The state Board of Education voted unanimously Monday morning to delay the release of the much-anticipated A-F letter grades assigned to nearly 1,750 schools statewide.
The board asked the state Education Department to re-evaluate the grades after pleas from a coalition of about 260 Oklahoma superintendents who said the evaluation system was skewed.
“Are we all wrong?” Tulsa Superintendent Keith Ballard asked. “We're not all wrong. We're not opposed to A-F. We're opposed to the calculations.”
The board is scheduled to revisit the issue at its regular meeting Oct. 25.
Educators, administrators and parents packed the board room during the special meeting Monday, and attendees stood outside in the halls.
More than a dozen people representing districts statewide signed up to address the board. Public comments about the issue lasted for nearly an hour with all speakers asking the board to delay the grade release.
Wendy Hardwick, a parent from Broken Arrow, asked the board to take time to reconsider the formula.

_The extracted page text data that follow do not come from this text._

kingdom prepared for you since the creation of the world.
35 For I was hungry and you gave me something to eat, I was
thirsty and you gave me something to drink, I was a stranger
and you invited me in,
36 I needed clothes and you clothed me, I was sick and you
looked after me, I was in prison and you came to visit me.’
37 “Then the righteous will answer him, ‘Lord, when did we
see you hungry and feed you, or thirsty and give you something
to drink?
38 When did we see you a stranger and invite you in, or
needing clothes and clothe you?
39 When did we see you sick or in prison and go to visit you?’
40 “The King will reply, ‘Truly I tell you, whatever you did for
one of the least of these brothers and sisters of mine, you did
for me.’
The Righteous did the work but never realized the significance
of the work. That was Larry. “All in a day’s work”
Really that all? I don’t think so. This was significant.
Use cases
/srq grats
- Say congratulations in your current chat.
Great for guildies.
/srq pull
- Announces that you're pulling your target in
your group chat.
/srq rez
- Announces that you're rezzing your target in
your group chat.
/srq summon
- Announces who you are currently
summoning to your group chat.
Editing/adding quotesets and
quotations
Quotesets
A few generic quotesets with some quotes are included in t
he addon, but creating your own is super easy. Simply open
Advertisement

“I'm supportive of the A-F system itself but want to be sure the grades are fair and accurate,” Hardwick said. “ ... They're representative of our schools, our students and our parents. I request a delay until these concerns have been addressed.”

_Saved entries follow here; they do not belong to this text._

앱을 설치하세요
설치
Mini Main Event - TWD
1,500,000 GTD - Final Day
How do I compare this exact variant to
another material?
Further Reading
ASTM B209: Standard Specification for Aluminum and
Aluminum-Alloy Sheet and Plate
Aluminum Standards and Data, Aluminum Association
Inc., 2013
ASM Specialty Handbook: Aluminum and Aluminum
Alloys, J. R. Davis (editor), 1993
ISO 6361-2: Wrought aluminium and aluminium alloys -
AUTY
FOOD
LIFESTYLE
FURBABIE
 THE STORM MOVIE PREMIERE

Though many concerns have been discussed, school officials and the state Board of Education zeroed in on one: the word “average.”
“We all know how to calculate an average, but this state formula has misrepresented the term,” said Sherri Fair, director of student data and assessment for Tulsa Union Public Schools. “ ... This correction will more accurately portray the information we want to provide to parents and stakeholders.”
State employees determine a school's grade by calculating three factors: student achievement, whole-school performance and student growth.
To determine growth, student progress is measured against the statewide average of only students who passed state tests and showed positive gains from one year to the next. The superintendent coalition has said this calculation is distorted because it isn't a true average of all students.
For example, some students are unable to earn points for their school grade because they score “unsatisfactory” or “limited knowledge” on state tests, even if they make dramatic progress from one year to the next.